### EXERCISE DESCRIPTION
An exact transcription of all the records is required, minus the images.

───── GIVEN ENTRIES

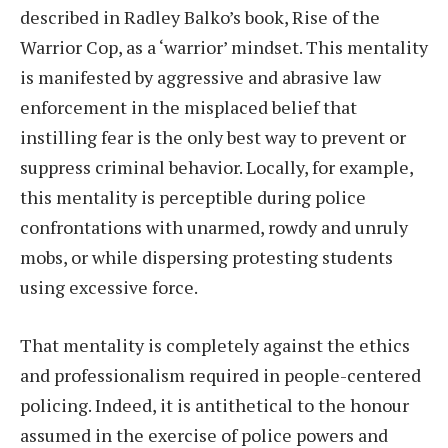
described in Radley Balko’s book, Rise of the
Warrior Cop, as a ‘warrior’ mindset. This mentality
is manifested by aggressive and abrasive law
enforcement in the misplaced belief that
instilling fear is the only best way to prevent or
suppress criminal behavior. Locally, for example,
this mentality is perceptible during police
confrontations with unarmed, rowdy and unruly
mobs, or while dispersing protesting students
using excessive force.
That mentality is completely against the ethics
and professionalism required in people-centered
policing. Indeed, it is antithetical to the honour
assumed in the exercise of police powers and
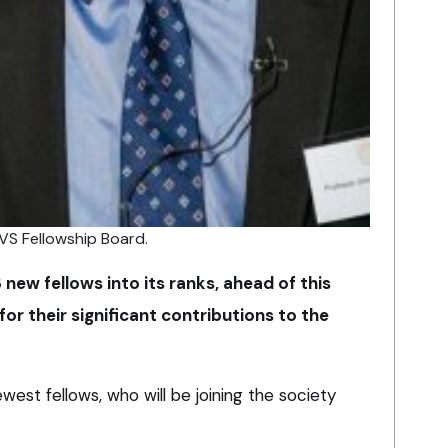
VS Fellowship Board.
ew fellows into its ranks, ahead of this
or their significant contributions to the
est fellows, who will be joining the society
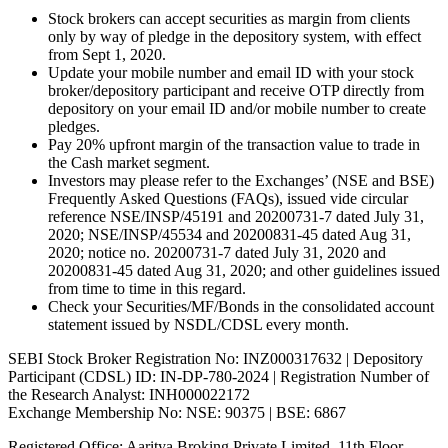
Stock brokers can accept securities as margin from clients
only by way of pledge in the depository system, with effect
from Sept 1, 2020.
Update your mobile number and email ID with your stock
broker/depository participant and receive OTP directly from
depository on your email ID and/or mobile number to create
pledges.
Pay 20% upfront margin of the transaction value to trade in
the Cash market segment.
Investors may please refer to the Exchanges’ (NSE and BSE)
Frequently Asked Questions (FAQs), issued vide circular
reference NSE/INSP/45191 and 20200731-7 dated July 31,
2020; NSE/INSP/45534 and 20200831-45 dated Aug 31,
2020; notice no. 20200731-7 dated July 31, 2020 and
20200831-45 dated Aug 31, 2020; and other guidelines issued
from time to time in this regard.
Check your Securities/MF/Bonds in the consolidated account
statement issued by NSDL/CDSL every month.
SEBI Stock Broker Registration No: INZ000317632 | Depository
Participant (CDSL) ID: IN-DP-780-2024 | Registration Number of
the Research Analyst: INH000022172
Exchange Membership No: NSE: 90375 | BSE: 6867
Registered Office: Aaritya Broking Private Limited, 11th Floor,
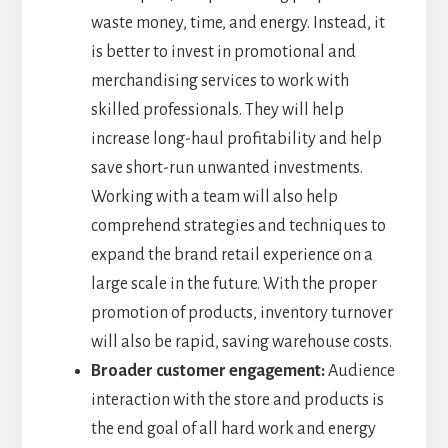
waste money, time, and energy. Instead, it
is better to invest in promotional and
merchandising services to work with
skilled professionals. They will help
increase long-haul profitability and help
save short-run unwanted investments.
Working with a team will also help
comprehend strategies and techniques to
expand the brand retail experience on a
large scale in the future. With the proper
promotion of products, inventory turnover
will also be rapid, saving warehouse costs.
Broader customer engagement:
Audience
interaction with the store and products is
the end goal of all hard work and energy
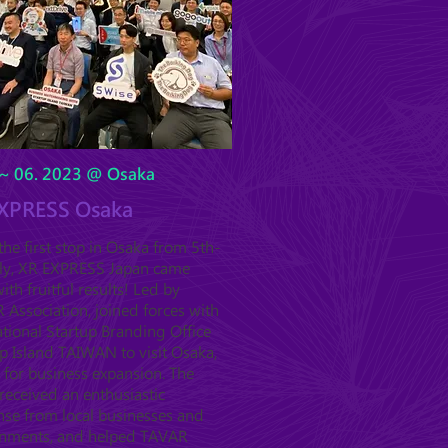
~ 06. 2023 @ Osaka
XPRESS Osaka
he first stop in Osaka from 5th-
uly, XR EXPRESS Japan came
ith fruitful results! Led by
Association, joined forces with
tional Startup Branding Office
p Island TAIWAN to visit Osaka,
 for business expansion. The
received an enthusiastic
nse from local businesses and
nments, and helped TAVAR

──────────

### PROBLEM SOLUTION
described in Radley Balko’s book, Rise of the
Warrior Cop, as a ‘warrior’ mindset. This mentality
is manifested by aggressive and abrasive law
enforcement in the misplaced belief that
instilling fear is the only best way to prevent or
suppress criminal behavior. Locally, for example,
this mentality is perceptible during police
confrontations with unarmed, rowdy and unruly
mobs, or while dispersing protesting students
using excessive force.
That mentality is completely against the ethics
and professionalism required in people-centered
policing. Indeed, it is antithetical to the honour
assumed in the exercise of police powers and
VS Fellowship Board.
ew fellows into its ranks, ahead of this
or their significant contributions to the
est fellows, who will be joining the society
Stock brokers can accept securities as margin from clients
only by way of pledge in the depository system, with effect
from Sept 1, 2020.
Update your mobile number and email ID with your stock
broker/depository participant and receive OTP directly from
depository on your email ID and/or mobile number to create
pledges.
Pay 20% upfront margin of the transaction value to trade in
the Cash market segment.
Investors may please refer to the Exchanges’ (NSE and BSE)
Frequently Asked Questions (FAQs), issued vide circular
reference NSE/INSP/45191 and 20200731-7 dated July 31,
2020; NSE/INSP/45534 and 20200831-45 dated Aug 31,
2020; notice no. 20200731-7 dated July 31, 2020 and
20200831-45 dated Aug 31, 2020; and other guidelines issued
from time to time in this regard.
Check your Securities/MF/Bonds in the consolidated account
statement issued by NSDL/CDSL every month.
SEBI Stock Broker Registration No: INZ000317632 | Depository
Participant (CDSL) ID: IN-DP-780-2024 | Registration Number of
the Research Analyst: INH000022172
Exchange Membership No: NSE: 90375 | BSE: 6867
Registered Office: Aaritya Broking Private Limited, 11th Floor,
waste money, time, and energy. Instead, it
is better to invest in promotional and
merchandising services to work with
skilled professionals. They will help
increase long-haul profitability and help
save short-run unwanted investments.
Working with a team will also help
comprehend strategies and techniques to
expand the brand retail experience on a
large scale in the future. With the proper
promotion of products, inventory turnover
will also be rapid, saving warehouse costs.
Broader customer engagement:
Audience
interaction with the store and products is
the end goal of all hard work and energy
~ 06. 2023 @ Osaka
XPRESS Osaka
he first stop in Osaka from 5th-
uly, XR EXPRESS Japan came
ith fruitful results! Led by
Association, joined forces with
tional Startup Branding Office
p Island TAIWAN to visit Osaka,
 for business expansion. The
received an enthusiastic
nse from local businesses and
nments, and helped TAVAR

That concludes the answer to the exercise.